**WHAT YOU WILL DO:**
Please return every line of the records that contains the word "card".

**DATASET:**
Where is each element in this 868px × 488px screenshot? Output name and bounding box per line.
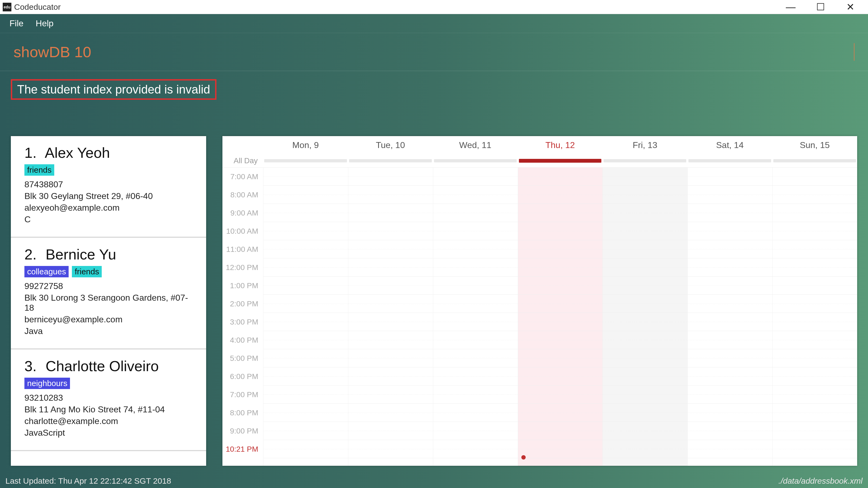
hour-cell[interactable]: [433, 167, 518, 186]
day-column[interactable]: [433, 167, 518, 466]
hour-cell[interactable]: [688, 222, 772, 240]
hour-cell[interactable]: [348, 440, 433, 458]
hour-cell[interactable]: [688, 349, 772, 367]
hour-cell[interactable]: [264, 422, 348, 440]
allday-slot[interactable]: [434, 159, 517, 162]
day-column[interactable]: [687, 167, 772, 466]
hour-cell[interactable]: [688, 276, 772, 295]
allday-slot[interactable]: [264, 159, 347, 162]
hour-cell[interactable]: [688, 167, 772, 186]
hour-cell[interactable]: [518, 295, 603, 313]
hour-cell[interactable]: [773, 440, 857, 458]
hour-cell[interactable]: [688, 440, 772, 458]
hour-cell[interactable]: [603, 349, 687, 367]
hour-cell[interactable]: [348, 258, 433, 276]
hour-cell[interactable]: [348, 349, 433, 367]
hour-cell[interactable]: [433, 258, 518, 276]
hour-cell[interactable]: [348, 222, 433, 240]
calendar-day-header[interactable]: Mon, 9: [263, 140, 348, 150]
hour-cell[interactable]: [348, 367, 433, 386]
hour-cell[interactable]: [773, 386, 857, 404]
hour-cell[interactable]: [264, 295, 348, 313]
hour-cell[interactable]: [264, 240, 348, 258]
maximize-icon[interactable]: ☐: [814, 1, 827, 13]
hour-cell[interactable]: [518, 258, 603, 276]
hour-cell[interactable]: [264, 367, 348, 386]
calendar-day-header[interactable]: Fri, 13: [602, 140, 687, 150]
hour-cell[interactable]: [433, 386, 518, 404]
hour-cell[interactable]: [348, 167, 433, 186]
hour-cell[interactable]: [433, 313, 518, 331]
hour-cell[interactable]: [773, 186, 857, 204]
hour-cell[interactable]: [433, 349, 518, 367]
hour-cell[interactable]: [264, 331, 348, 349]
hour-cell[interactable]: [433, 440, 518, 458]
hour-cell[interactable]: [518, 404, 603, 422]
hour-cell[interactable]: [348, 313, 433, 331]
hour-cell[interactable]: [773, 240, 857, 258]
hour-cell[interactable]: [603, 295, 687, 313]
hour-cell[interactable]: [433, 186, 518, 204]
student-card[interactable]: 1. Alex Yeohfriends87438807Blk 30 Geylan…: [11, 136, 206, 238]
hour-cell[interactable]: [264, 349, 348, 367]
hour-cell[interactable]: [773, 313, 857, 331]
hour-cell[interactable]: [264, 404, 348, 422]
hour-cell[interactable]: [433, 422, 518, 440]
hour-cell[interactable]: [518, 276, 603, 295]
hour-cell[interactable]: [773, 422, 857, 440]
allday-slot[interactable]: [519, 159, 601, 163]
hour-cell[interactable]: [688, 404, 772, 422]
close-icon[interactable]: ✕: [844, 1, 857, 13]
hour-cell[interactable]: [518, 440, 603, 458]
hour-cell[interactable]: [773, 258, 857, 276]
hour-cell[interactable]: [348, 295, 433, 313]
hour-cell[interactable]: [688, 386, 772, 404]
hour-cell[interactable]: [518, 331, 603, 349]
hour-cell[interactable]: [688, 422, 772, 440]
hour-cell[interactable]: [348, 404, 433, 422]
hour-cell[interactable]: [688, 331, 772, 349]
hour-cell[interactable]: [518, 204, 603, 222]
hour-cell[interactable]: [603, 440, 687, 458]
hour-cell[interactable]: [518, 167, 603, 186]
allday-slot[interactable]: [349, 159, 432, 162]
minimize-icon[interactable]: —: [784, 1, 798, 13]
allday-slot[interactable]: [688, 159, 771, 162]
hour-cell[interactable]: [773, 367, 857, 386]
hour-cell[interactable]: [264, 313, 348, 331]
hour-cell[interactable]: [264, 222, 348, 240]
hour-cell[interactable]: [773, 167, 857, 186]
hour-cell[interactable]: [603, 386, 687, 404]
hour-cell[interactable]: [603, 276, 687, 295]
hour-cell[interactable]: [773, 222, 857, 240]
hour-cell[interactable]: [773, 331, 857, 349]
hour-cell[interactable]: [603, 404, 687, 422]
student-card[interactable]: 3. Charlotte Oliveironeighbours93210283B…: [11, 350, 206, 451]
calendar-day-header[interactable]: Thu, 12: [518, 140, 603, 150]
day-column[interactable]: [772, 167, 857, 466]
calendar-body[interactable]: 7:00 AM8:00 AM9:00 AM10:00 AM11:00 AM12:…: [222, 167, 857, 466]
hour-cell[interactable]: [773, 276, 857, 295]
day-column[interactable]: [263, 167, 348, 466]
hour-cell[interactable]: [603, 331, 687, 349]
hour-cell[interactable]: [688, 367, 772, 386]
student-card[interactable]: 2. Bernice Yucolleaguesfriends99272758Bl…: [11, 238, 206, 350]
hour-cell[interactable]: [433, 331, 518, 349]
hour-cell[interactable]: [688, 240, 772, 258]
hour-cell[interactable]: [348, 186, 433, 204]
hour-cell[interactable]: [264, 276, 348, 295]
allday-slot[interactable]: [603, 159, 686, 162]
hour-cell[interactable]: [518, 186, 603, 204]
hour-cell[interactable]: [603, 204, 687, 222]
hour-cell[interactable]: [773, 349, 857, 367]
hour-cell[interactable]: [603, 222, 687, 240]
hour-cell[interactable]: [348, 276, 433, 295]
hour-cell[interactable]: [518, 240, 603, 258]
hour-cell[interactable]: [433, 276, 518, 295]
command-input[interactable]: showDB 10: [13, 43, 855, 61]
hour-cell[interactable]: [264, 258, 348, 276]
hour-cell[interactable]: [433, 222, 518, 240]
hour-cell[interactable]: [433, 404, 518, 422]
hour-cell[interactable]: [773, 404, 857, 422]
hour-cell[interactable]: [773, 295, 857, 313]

**RESPONSE TO THE EXERCISE:**
student-card[interactable]: 1. Alex Yeohfriends87438807Blk 30 Geylan…: [11, 136, 206, 238]
student-card[interactable]: 3. Charlotte Oliveironeighbours93210283B…: [11, 350, 206, 451]
student-card[interactable]: 2. Bernice Yucolleaguesfriends99272758Bl…: [11, 238, 206, 350]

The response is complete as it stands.